How strategic supply partnerships are reshaping hospitals
Over the past year, healthcare supply leaders say their most critical supplier relationships have shifted from transactional purchasing arrangements to deeper, more strategic partnerships — often with new expectations, governance demands and operational complexity.
Rather than pointing to a single indispensable vendor, some leaders emphasized the growing need to maintain resilience across an ecosystem of partners.
“There is no single critical relationship — they are all critical,” said Larry Kennedy, executive director of campus operations and logistics at Jefferson Regional Medical Center in Pine Bluff, Ark. Mr. Kennedy said supply chain leaders must maintain strong relationships with distributors, manufacturers, group purchasing organizations and alternative sourcing partners, while balancing short- and long-term planning to avoid shortages.
That diversification reflects a broader industry lesson from recent years: Dependence on any one source can introduce risk. But in practice, several organizations report that certain partners have become especially central — particularly distributors and strategic cost-reduction firms.
At Community Memorial Healthcare in Ventura Calif., Director of Materials Management Michael Alfaro said the organization’s distribution partner has become its most critical supplier relationship, given its influence over product availability, pricing stability and day-to-day operational continuity.
As reliance on that distributor has grown, Mr. Alfaro said the relationship now requires closer alignment on contract compliance, savings goals and shared performance metrics to reduce hidden service costs.
“Balancing scale and standardization with flexibility and responsiveness during supply disruption remains the primary challenge,” he noted, adding that data transparency and disciplined governance have become essential.
At Oregon Health & Science University in Portland, Chief Supply Chain Officer Michael McCaffrey pointed to a different kind of critical partnership — one focused on driving indirect, non-labor cost savings, rather than managing product flow. Over the past year, the health system has expanded its work with an external sourcing and cost-optimization partner, a shift that has required rethinking governance structures, communication workflows and stakeholder alignment.
“As the velocity and scope of work increased, it required us to rethink how to structure our partnership by aligning governance, communication, shared targets and stakeholder engagement so that both teams could operate at the pace required,” Mr. McCaffrey said. He described the collaboration as more integrated than a traditional vendor relationship, pairing external sourcing expertise with OHSU’s internal institutional knowledge.

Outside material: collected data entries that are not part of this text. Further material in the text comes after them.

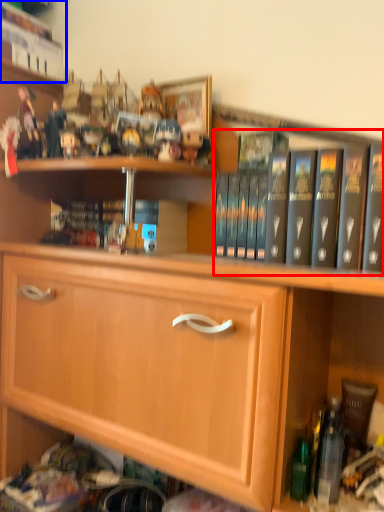 Question: Which object is further to the camera taking this photo, book (highlighted by a red box) or book (highlighted by a blue box)?

Choices:
 (A) book
 (B) book

Answer: (B) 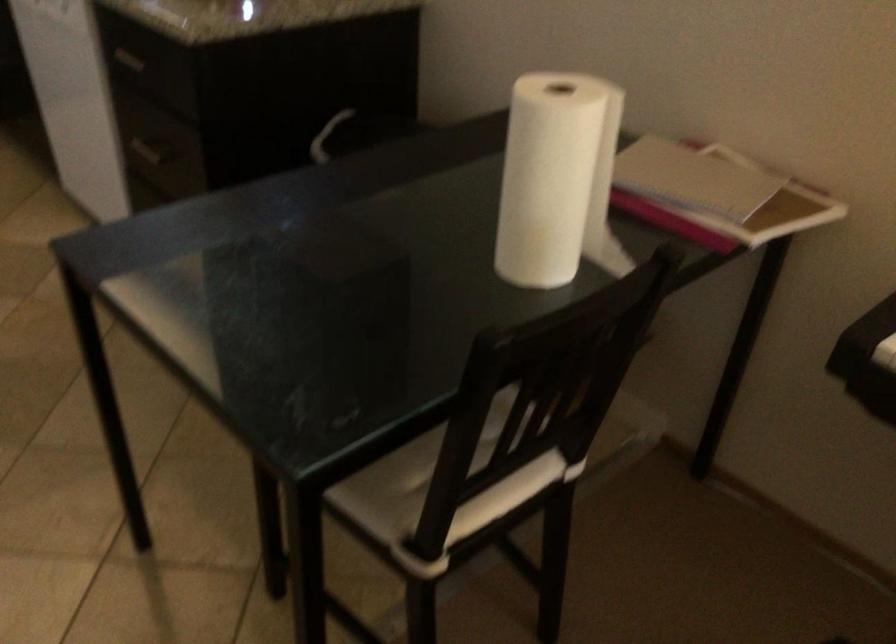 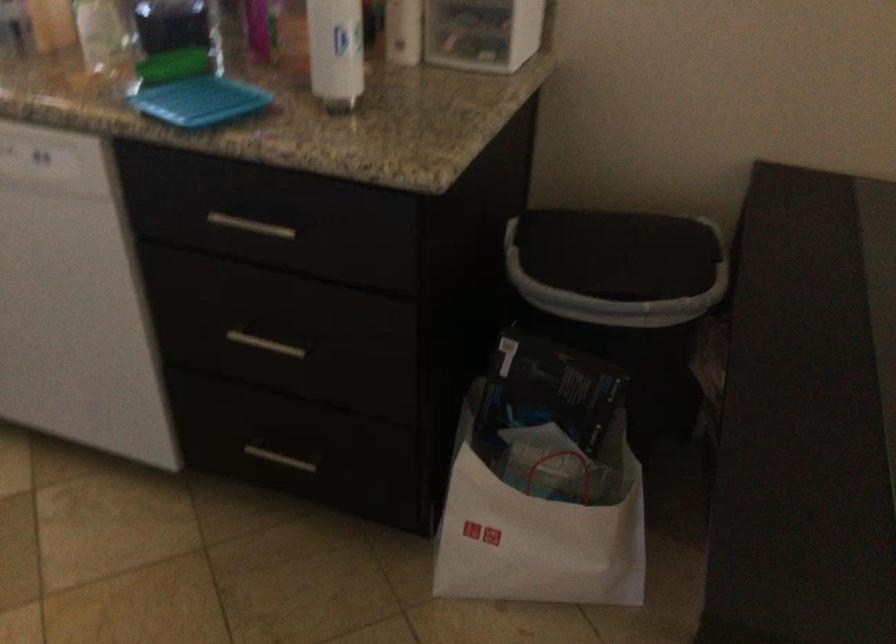 Which direction would the cameraman need to move to produce the second image?

The cameraman moved toward left, forward. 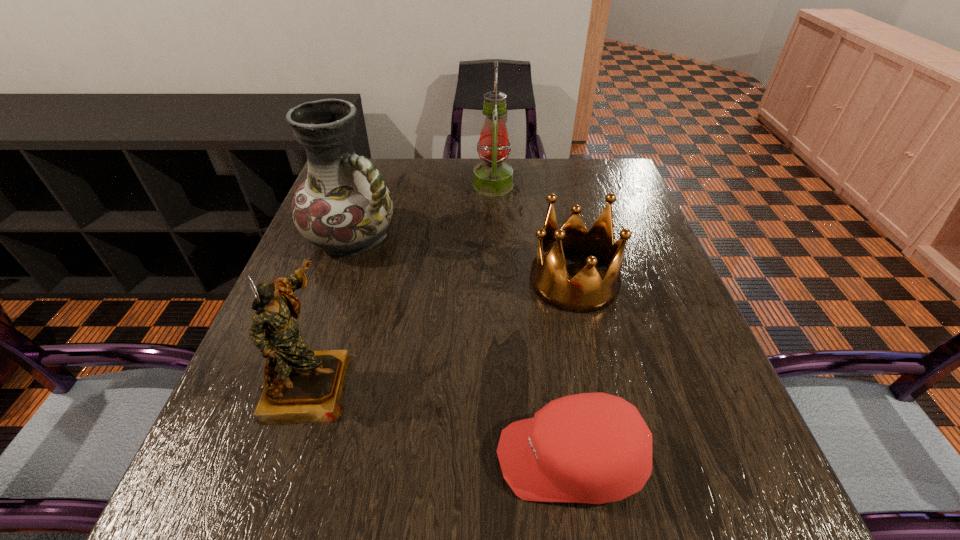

That deeper level of transparency and joint problem-solving, Mr. McCaffrey said, has been necessary in managing coordination challenges in a large academic health system — and has already generated multimillion-dollar recurring savings that can be reinvested into mission priorities.
Nonetheless, leaders say the common thread is that supplier dependence now brings new operational expectations. What were once arm’s-length vendor relationships increasingly require shared accountability, real-time data visibility and governance structures that resemble strategic alliances more than procurement contracts.
As non-labor categories grow in scale and complexity, Mr. McCaffrey expects more health systems to adopt similar partnership models. And, as Mr. Kennedy and Mr. Alfaro suggested, the challenge ahead will be balancing efficiency, flexibility and risk — while ensuring no single relationship becomes a single point of failure.